Keeping a Promise When It Hurts
A Word of Encouragement from Elizabeth Rice Handford
Way back in the neolithic age (well, really, in the 1950’s) in Wheaton, Illinois, I managed a Christian book store for my father. To promote the store, I planned a gala children’s event. Children were to come dressed as their favorite storybook character. We’d have games and gifts and food, and, for the climax, Dr. Ken Taylor, Walt’s dear friend, would be our special guest and read one of his popular children’s stories to the children. (This was before he became famous for his paraphrase, “The Living Bible,” which he’d written originally for his 10 children, and which sold over 40 million copies.) The response to our promotion was exciting, and I was eager for the day to arrive.
Just a few weeks before the scheduled event, Walt’s cousin Lois asked him to perform her wedding ceremony. She was his only girl cousin. It would be an elegant, sophisticated affair in Henry Ford’s lovely Mary-Martha Chapel in Dearborn, Michigan. All of Walt’s relatives would be there, many of whom I’d never met. Daddy and Mother Handford would drive all the way from Seattle.

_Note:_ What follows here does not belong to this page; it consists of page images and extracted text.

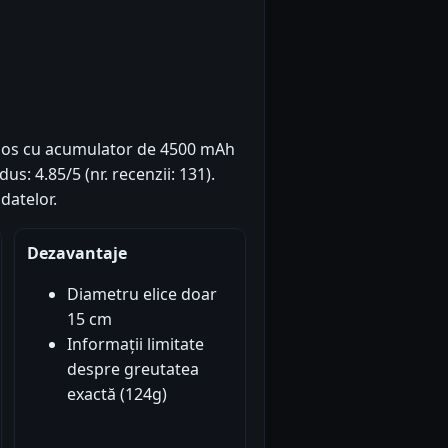
ntios cu acumulator de 4500 mAh
s: 4.85/5 (nr. recenzii: 131).
datelor.
Dezavantaje
Diametru elice doar
15 cm
Informații limitate
despre greutatea
exactă (124g)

But the wedding was scheduled for the same weekend as the promotion I’d planned for the book store. Oh, how I worried and schemed and muddled through all sorts of alternatives to make it so I could attend that wedding. But no matter how I tried, I could find no way to honorably fulfill my first obligation to the store and enjoy the wedding, too.
Psalm 15:1 asks the question, “Who may worship in your sanctuary, LORD? Who may enter your presence on your holy hill?” One answer is given in verse 4: “Those who keep their promises even when it hurts.”
I did keep my promise, and the celebration at the book store was a boisterous success. Everyone on staff worked hard to handle the scores of excited children. It was essential that I be there to help.
Walt came home and told me all the exciting and happy details about the gorgeous wedding and reception (including his having to tell his aged, innocent, Scotch-covenanter father that the cup of punch he was drinking was spiked!) I listened enviously but with a clear conscience. I had kept a promise, even when it hurt.
Not long ago I sat in a business meeting where assignments were being handed out to each of the committee. Someone grumbled, “You can assign these, but folks won’t do it, you’ll see.” But the chairman said, “Well, if Libby promises to do something, she’ll do it. You’ll see.”
God knows I wish that were always true of me! But it’s a worthy goal: to always, always keep my promise even when it hurts. God Himself sets the example. Psalm 146:5,6 says:
Happy are those whose hope is in the LORD their God.
He is the one who made heaven and earth,
the sea, and everything in them.
He is the One who keeps every promise forever.
Because God keeps every promise He ever makes, He can help me-and you-to keep the promises we make.